Saturday, May 02, 2015

Failures of imagination and arithmetic

Colby Cosh's latest includes this explanation as to why he wants to write off the party which holds a strong lead in Alberta's polls:
The province-wide NDP numbers, whichever set you prefer, are conceptually hard to translate into large numbers of seats outside Edmonton. Former Calgary alderman Joe Ceci, running for the NDP, is thought to be strong in his old stomping ground of Calgary-Fort, as is Shannon Phillips in university-influenced Lethbridge West. There is bound to be a third name on this list—a name no one knows yet. Some shrewd, hard-working NDP candidate is knocking on the last door in his riding right now, scarcely suspecting he is about to beat some country-fried PC cabinet minister who got careless.

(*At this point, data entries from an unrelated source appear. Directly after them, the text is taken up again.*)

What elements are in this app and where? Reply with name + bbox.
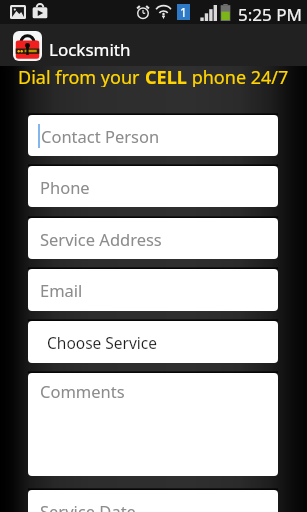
staticText: Email — [40, 279, 83, 301]
staticText: Service Date — [40, 500, 136, 512]
staticText: Locksmith — [49, 38, 131, 61]
staticText: Contact Person — [41, 125, 160, 147]
other: Gallery notification — [10, 5, 26, 19]
other: Battery — [220, 4, 231, 21]
staticText: CELL — [145, 65, 187, 87]
other: Alarm set — [135, 4, 151, 20]
button[interactable]: Email — [28, 269, 278, 311]
other: Play Store notification — [32, 3, 48, 19]
staticText: Choose Service — [47, 332, 158, 353]
staticText: Phone — [40, 176, 90, 198]
staticText: phone 24/7 — [187, 65, 289, 87]
button[interactable]: Choose Service — [28, 321, 278, 363]
staticText: Service Address — [40, 228, 162, 250]
staticText: 5:25 PM — [238, 3, 302, 26]
other: Cellular signal — [200, 5, 217, 21]
staticText: 1 — [180, 4, 187, 20]
other: Wi-Fi — [154, 4, 173, 20]
button[interactable]: Comments — [28, 373, 278, 476]
button[interactable]: Locksmith — [13, 31, 42, 61]
staticText: Dial from your — [18, 65, 145, 87]
staticText: Comments — [40, 380, 125, 402]
button[interactable]: Service Date — [28, 490, 278, 512]
button[interactable]: Phone — [28, 166, 278, 207]
button[interactable]: Contact Person — [28, 115, 278, 156]
button[interactable]: Service Address — [28, 218, 278, 259]
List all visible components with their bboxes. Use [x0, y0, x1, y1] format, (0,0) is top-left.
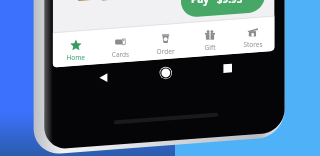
button[interactable]: Home	[54, 31, 98, 65]
button[interactable]: Order	[144, 25, 188, 59]
button[interactable]: Recents	[217, 57, 239, 79]
button[interactable]: Cards	[99, 28, 143, 62]
button[interactable]: Home	[155, 62, 177, 84]
button[interactable]: Pay	[183, 0, 262, 12]
button[interactable]: Stores	[231, 18, 275, 52]
button[interactable]: Back	[93, 67, 115, 89]
button[interactable]: Gift	[188, 21, 232, 55]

Alberta New Democrats’ dreams are much wilder than this. They envision a chaotic “wave” election: a butterfly farts in Banff and they unexpectedly quadruple or quintuple their support, as they would need to, in seats outside Edmonton. But unless things have changed very dramatically in places like Cold Lake or Drumheller, the New Democrat ceiling is a couple of dozen seats. That would leave the overall outcome to be decided by 60-plus PC-Wildrose fights in Calgary and the hinterland.
Needless to say, this type of analysis is rather familiar: in 2011, more than a few pollsters and pundits looked at the NDP's commanding lead in Quebec polls, then declared based on past results that the party couldn't hope to win more than five to ten seats in the province. This line of analysis did not prove prescient.

Granted, Cosh allows for the theoretical possibility of a "wave" while simultaneously writing it off. But in so doing, he misses the point that what he considers to be dramatic change is already playing out in the polls.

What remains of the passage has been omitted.